Still within the family theme, Hunting and Gathering, a charming comedy drama, celebrates veteran Claude Berri’s return after his 2005 L’un reste, l’autre part, which starred Charlotte Gainsbourg and Daniel Auteuil. Berri has once again gathered an impressive cast ranging from France’s brightest young actors Audrey Tautou and Guillaume Canet to “grandes dames” Danièle Lebrun and Françoise Bertin. Berri’s film has won critical acclaim while being a French box-office success. At the opposite end of the family spectrum is Don’t Worry, I’m Fine, director/actor Philippe Lioret’s intimist drama about a 19 year old girl (amazing newcomer Melanie Laurent) searching for her twin brother.

Let’s not forget Conversation With My Gardener, Jean Becker’s new venture. The veteran and FFF guest is better known in the UK for his riveting psycho-thriller L’Eté Meurtrier/ One Deadly Summer (featuring undisputed 1984 César winner Isabelle Adjani) and his Vanessa Paradis/ Gérard Depardieu drama Elisa (1995). In Conversation…, leads Daniel Auteuil and Jean-Pierre Darroussin form an amazing and moving duo at the heart of this bittersweet comedy drama.

Last but not least, a few well-chosen comedies brighten up the selection. Priceless, which premiered at the recent Glasgow Film Festival, is a definite crowd-pleaser, as well as an astute and sarcastic comedy depicting a superficial and wealthy world in which everyone’s for sale. Gad Elmaleh and Audrey Tautou’s unlikely association works well and the two glamorous stars are reminiscent of Cary Grant and Audrey Hepburn in their comedy hey days.

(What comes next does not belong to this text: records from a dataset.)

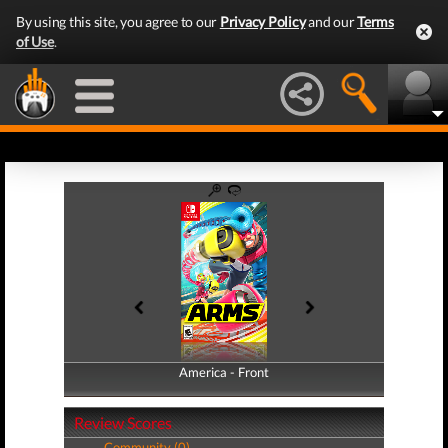
By using this site, you agree to our
Privacy Policy
and our
Terms
of Use
.
America - Front
America - Back
Review Scores
Community (0)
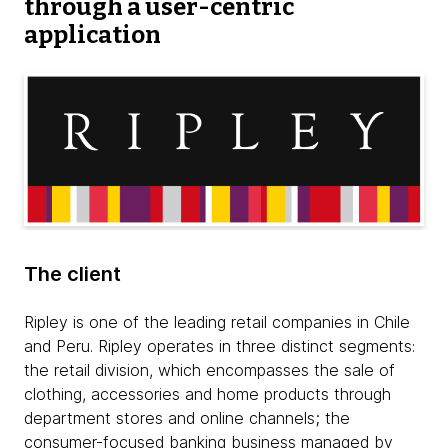
through a user-centric
application
The client
Ripley is one of the leading retail companies in Chile
and Peru. Ripley operates in three distinct segments:
the retail division, which encompasses the sale of
clothing, accessories and home products through
department stores and online channels; the
consumer-focused banking business managed by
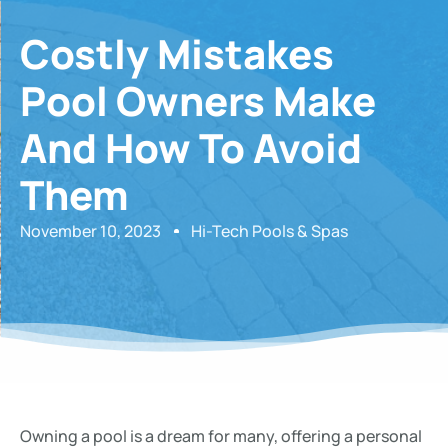
Costly Mistakes
Pool Owners Make
And How To Avoid
Them
November 10, 2023
Hi-Tech Pools & Spas
Owning a pool is a dream for many, offering a personal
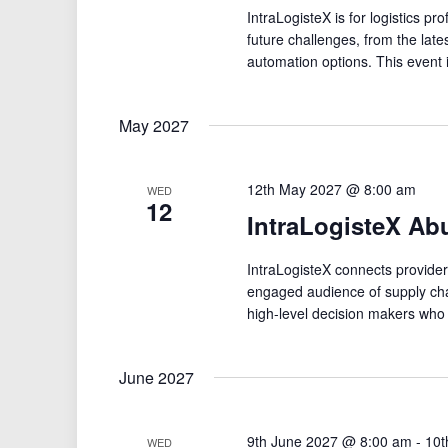
IntraLogisteX is for logistics pr
future challenges, from the late
automation options. This event 
May 2027
12th May 2027 @ 8:00 am
WED
12
IntraLogisteX Ab
IntraLogisteX connects providers
engaged audience of supply cha
high-level decision makers who
June 2027
9th June 2027 @ 8:00 am
-
10t
WED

The wonderful Sandrine Bonnaire, whose directorial debut, Her Name is Sabine, is also screened in London for the FFF, reveals her unsuspected comic talent to Vincent Lindon in Pierre Jolivet’s romcom Could This Be Love. And if, unlike one of my revered colleagues, you haven’t had enough of 2008 BAFTA, Oscar and César winner Marion Cotillard, she’s back in Fair Play, directed by FFF guest Lionel Bailliu and also starring heartthrob Benoit Magimel.

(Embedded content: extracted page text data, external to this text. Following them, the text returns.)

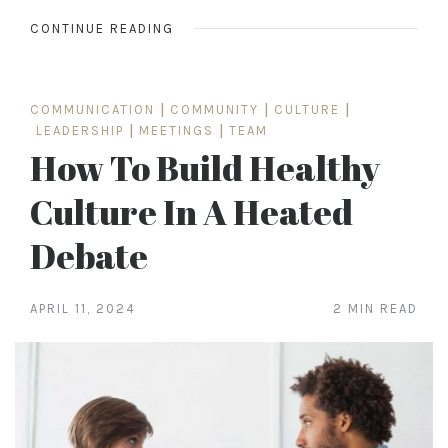
CONTINUE READING
COMMUNICATION
|
COMMUNITY
|
CULTURE
|
LEADERSHIP
|
MEETINGS
|
TEAM
How To Build Healthy
Culture In A Heated
Debate
APRIL 11, 2024
2 MIN READ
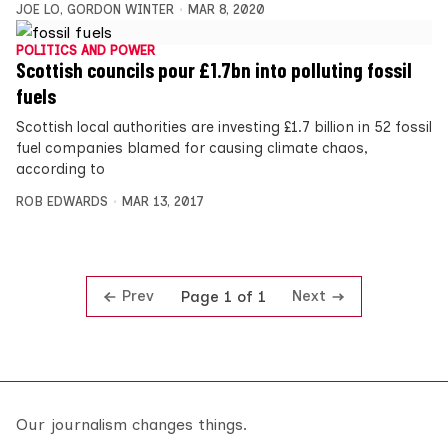
JOE LO
,
GORDON WINTER
MAR 8, 2020
POLITICS AND POWER
Scottish councils pour £1.7bn into polluting fossil
fuels
Scottish local authorities are investing £1.7 billion in 52 fossil
fuel companies blamed for causing climate chaos,
according to
ROB EDWARDS
MAR 13, 2017
Prev
Next
Page 1 of 1
Our journalism changes things.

All in all the 2008 French Film Festival selection, despite its common themes, is ambitious, challenging and extremely varied. Don’t forget to check out previews of The Story of Richard O, Priceless and Second Wind, as well as reviews of Boxes, La France, In Your Wake, Poison Friends and Before I Forget. Happy Festival! Sport your best beret, grab a glass of wine, and enjoy!